• [What is needed]:
All pictures are to be skipped; retype only the lines from the top of the entries through the line with "inspirierende Atmosphäre, die", both included.

*** Opening of Exercise inputs ***

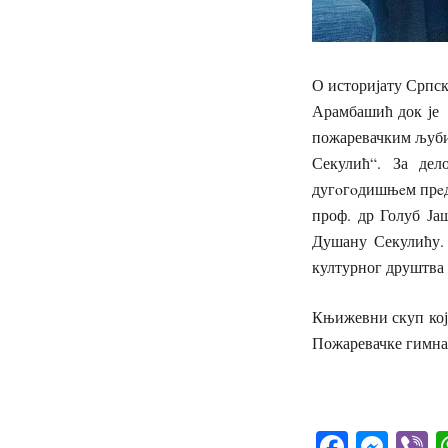
О историјату Српск
Арамбашић док је 
пожаревачким љуби
Секулић“. За дел
дугoгoдишњeм прeд
проф. др Голуб Ја
Душану Секулићу. 
културног друштва
Књижевни скуп кој
Пожаревачке гимна
Facebo
Mes
V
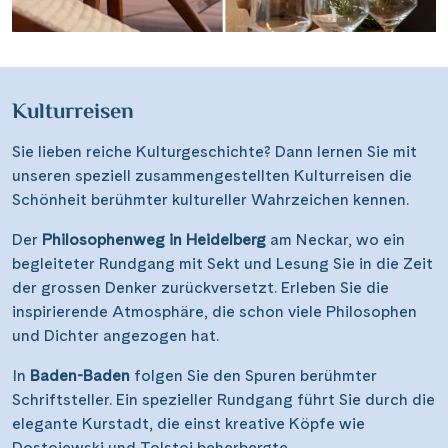
Kulturreisen
Sie lieben reiche Kulturgeschichte? Dann lernen Sie mit
unseren speziell zusammengestellten Kulturreisen die
Schönheit berühmter kultureller Wahrzeichen kennen.
Der
Philosophenweg in Heidelberg
am Neckar, wo ein
begleiteter Rundgang mit Sekt und Lesung Sie in die Zeit
der grossen Denker zurückversetzt. Erleben Sie die
inspirierende Atmosphäre, die schon viele Philosophen
und Dichter angezogen hat.
In
Baden-Baden
folgen Sie den Spuren berühmter
Schriftsteller. Ein spezieller Rundgang führt Sie durch die
elegante Kurstadt, die einst kreative Köpfe wie
Dostojewski und Tolstoi beherbergte.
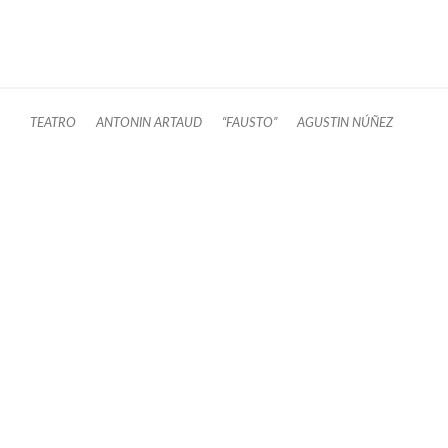
TEATRO
ANTONIN ARTAUD
“FAUSTO”
AGUSTIN NÚÑEZ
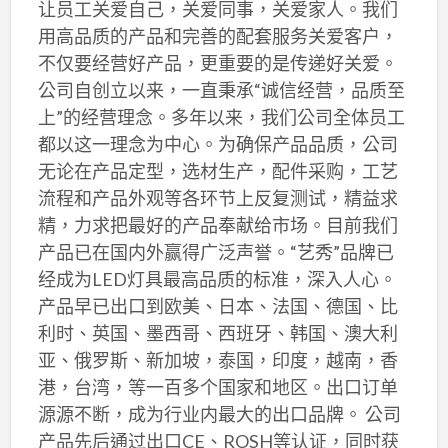
让员工关爱自己，关爱同事，关爱家人。我们
用高品质的产品和完善的配套服务关爱客户，
不仅要经营好产品，更重要的是传递好关爱。
公司自创立以来，一直秉承“诚信经营，品质至
上”的经营理念。多年以来，我们公司全体员工
都以这一理念为中心。为确保产品品质，公司
无论在产品定型，选材生产，配件采购，工艺
流程和产品外观等各环节上反复测试，精益求
精，力求把最好的产品奉献给市场。目前我们
产品已在国内外赢得广泛声誉。“艺秀”品牌已
经成为LED灯具最高品质的标准，深入人心。
产品早已出口到欧美、日本、法国、德国、比
利时、英国、墨西哥、西班牙、韩国、澳大利
亚、俄罗斯、新加坡，泰国，印度，越南，香
港，台湾，等一百多个国家和地区。出口订单
源源不断，成为行业内最大的出口品牌。 公司
产品先后通过出口CE、ROSH等认证，同时获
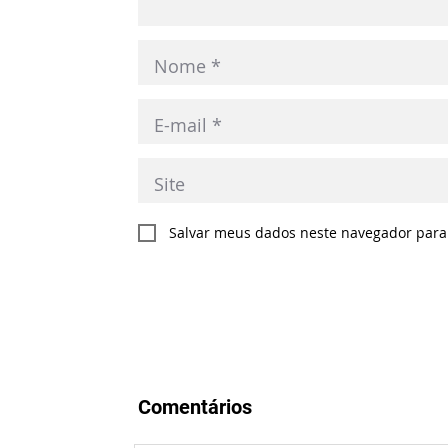
Salvar meus dados neste navegador para
Comentários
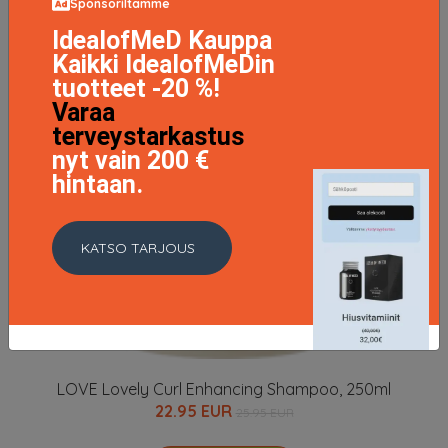
Sponsoriltamme
IdealofMeD Kauppa
Kaikki IdealofMeDin
tuotteet -20 %!
Varaa
terveystarkastus
nyt vain 200 €
hintaan.
KATSO TARJOUS
LOVE Lovely Curl Enhancing Shampoo, 250ml
22.95 EUR
25.95 EUR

*** Close of Exercise inputs ***

• [Response area]:
О историјату Српск
Арамбашић док је 
пожаревачким љуби
Секулић“. За дел
дугoгoдишњeм прeд
проф. др Голуб Ја
Душану Секулићу. 
културног друштва
Књижевни скуп кој
Пожаревачке гимна
Facebo
Mes
V
Kulturreisen
Sie lieben reiche Kulturgeschichte? Dann lernen Sie mit
unseren speziell zusammengestellten Kulturreisen die
Schönheit berühmter kultureller Wahrzeichen kennen.
Der
Philosophenweg in Heidelberg
am Neckar, wo ein
begleiteter Rundgang mit Sekt und Lesung Sie in die Zeit
der grossen Denker zurückversetzt. Erleben Sie die
inspirierende Atmosphäre, die schon viele Philosophen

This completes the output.